The second approach will be to generate the graph from waveform data which actually represents the audio using Ruby and offsetting that part to a background job to make the process seamless.

The final result should look like this:

Application setup

We will start by creating a new Rails application:

$ rails new waves --css=tailwind

Next, we will add Avo to easily create new resources with audio uploads.
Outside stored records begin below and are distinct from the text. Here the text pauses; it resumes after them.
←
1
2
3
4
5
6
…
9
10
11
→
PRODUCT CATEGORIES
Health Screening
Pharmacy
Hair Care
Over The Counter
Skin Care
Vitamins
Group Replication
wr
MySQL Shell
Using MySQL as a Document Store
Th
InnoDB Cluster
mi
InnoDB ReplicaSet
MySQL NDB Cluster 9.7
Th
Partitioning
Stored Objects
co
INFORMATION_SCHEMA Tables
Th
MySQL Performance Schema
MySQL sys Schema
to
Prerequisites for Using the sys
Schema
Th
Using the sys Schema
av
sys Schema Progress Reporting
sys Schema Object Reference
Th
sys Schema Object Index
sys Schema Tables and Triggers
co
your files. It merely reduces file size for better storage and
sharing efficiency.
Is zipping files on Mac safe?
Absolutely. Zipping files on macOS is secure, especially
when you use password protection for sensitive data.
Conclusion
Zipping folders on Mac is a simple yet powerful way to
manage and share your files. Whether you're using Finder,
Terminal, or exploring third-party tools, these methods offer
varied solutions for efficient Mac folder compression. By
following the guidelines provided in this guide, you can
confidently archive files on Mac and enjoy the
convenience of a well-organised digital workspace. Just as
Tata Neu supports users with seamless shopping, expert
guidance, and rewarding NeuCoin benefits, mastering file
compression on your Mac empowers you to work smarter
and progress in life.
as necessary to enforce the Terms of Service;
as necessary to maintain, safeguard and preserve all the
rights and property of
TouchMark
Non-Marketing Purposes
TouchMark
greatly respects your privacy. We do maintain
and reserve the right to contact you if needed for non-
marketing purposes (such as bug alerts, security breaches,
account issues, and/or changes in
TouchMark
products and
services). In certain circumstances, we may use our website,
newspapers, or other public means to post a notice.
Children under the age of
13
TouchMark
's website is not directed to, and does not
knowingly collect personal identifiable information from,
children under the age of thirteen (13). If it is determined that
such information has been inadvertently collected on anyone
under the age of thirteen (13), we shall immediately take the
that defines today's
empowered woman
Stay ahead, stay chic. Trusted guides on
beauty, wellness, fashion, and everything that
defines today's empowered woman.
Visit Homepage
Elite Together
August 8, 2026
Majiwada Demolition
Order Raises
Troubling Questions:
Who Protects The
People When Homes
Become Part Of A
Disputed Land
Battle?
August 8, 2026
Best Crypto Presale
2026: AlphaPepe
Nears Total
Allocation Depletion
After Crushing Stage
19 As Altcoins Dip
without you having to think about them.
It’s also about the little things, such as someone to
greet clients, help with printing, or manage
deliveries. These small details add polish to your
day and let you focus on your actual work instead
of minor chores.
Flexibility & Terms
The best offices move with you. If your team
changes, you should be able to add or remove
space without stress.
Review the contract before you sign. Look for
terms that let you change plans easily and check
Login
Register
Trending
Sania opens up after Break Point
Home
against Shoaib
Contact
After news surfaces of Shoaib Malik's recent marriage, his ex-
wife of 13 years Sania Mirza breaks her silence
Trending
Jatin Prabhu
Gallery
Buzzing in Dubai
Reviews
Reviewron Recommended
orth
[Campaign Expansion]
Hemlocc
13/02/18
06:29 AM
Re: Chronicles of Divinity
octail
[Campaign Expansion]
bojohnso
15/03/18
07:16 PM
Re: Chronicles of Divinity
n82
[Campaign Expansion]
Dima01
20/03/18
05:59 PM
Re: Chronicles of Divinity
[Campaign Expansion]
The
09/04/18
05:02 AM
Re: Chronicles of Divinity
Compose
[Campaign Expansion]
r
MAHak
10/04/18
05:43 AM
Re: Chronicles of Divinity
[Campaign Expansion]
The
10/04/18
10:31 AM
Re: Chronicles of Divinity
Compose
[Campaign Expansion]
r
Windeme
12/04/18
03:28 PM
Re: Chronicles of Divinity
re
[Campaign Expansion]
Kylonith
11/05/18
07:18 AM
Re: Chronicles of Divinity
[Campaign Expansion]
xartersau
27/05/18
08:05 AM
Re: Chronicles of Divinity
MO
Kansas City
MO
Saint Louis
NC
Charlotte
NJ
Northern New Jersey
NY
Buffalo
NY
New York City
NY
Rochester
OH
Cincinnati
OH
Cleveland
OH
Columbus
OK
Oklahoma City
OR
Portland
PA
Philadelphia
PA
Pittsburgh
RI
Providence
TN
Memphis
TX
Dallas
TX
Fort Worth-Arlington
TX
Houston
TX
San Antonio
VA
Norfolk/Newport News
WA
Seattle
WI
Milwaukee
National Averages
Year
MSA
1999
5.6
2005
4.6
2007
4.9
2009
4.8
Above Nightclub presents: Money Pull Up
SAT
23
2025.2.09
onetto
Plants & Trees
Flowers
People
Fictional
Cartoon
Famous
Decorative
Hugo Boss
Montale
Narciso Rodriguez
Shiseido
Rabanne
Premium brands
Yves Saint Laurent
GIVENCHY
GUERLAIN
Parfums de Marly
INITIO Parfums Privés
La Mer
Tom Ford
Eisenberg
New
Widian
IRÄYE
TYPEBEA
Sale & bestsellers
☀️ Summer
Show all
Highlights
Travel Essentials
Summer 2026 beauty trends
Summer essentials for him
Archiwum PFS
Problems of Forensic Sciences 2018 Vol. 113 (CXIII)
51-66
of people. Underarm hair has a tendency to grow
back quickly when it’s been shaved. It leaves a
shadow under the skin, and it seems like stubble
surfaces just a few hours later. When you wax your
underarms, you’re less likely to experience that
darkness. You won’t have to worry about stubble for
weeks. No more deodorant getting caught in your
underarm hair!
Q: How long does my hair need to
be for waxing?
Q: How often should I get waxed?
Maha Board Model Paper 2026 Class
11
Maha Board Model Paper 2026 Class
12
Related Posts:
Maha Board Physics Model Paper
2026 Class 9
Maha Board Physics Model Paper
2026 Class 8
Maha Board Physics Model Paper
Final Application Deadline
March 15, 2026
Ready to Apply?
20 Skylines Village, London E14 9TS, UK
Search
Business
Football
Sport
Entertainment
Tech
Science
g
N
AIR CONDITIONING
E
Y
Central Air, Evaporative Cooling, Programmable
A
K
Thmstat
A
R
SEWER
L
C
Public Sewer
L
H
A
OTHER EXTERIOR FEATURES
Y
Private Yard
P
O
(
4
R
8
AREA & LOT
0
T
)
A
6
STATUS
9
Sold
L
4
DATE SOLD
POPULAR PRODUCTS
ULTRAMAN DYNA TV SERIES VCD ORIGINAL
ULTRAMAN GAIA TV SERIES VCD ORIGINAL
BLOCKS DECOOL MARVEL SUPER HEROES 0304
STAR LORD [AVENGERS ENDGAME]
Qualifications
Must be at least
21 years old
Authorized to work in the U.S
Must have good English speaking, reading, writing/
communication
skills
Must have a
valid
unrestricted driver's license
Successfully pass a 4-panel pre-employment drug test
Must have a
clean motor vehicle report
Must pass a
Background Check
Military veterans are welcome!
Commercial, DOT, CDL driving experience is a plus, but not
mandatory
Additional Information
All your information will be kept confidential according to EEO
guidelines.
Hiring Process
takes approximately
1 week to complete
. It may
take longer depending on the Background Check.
Let's start by installing it:

bundle add avo && bundle install

Now let's install Avo to generate the avo.rb initializer and mount it to the route file:

bin/rails generate avo:install

Then, we will create a Episode model which we will use to later showcase how to generate the waveform data in a background job when creating a track:

bin/rails generate model Episode name data:text duration:integer

Because we've installed Avo, the previous command will add an Episode resource to our admin panel.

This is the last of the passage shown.